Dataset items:

*** Block opens ***

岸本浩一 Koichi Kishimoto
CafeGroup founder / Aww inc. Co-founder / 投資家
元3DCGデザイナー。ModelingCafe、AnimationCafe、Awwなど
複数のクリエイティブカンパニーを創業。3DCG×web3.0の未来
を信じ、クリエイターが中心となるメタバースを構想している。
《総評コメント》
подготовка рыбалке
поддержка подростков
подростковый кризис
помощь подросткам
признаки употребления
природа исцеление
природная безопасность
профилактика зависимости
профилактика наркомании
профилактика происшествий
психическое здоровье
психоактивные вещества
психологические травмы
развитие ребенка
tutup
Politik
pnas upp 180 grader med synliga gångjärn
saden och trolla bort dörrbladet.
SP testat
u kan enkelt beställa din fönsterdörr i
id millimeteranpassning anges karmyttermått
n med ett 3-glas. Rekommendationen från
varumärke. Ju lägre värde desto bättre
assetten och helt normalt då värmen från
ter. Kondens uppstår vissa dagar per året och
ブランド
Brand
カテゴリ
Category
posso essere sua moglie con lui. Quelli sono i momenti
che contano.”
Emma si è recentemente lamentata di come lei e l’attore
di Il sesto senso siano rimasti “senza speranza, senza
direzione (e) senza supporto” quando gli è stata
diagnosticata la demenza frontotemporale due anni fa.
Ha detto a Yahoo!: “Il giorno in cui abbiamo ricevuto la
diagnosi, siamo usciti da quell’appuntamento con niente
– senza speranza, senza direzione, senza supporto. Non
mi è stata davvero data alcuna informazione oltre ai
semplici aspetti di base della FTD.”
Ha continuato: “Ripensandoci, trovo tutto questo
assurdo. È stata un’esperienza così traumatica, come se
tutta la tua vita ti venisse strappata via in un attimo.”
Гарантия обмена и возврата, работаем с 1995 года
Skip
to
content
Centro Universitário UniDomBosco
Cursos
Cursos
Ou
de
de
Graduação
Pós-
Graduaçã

*** Block closes ***

#### Exercise details:
All the entries are to be reproduced verbatim.

#### Completed exercise:
岸本浩一 Koichi Kishimoto
CafeGroup founder / Aww inc. Co-founder / 投資家
元3DCGデザイナー。ModelingCafe、AnimationCafe、Awwなど
複数のクリエイティブカンパニーを創業。3DCG×web3.0の未来
を信じ、クリエイターが中心となるメタバースを構想している。
《総評コメント》
подготовка рыбалке
поддержка подростков
подростковый кризис
помощь подросткам
признаки употребления
природа исцеление
природная безопасность
профилактика зависимости
профилактика наркомании
профилактика происшествий
психическое здоровье
психоактивные вещества
психологические травмы
развитие ребенка
tutup
Politik
pnas upp 180 grader med synliga gångjärn
saden och trolla bort dörrbladet.
SP testat
u kan enkelt beställa din fönsterdörr i
id millimeteranpassning anges karmyttermått
n med ett 3-glas. Rekommendationen från
varumärke. Ju lägre värde desto bättre
assetten och helt normalt då värmen från
ter. Kondens uppstår vissa dagar per året och
ブランド
Brand
カテゴリ
Category
posso essere sua moglie con lui. Quelli sono i momenti
che contano.”
Emma si è recentemente lamentata di come lei e l’attore
di Il sesto senso siano rimasti “senza speranza, senza
direzione (e) senza supporto” quando gli è stata
diagnosticata la demenza frontotemporale due anni fa.
Ha detto a Yahoo!: “Il giorno in cui abbiamo ricevuto la
diagnosi, siamo usciti da quell’appuntamento con niente
– senza speranza, senza direzione, senza supporto. Non
mi è stata davvero data alcuna informazione oltre ai
semplici aspetti di base della FTD.”
Ha continuato: “Ripensandoci, trovo tutto questo
assurdo. È stata un’esperienza così traumatica, come se
tutta la tua vita ti venisse strappata via in un attimo.”
Гарантия обмена и возврата, работаем с 1995 года
Skip
to
content
Centro Universitário UniDomBosco
Cursos
Cursos
Ou
de
de
Graduação
Pós-
Graduaçã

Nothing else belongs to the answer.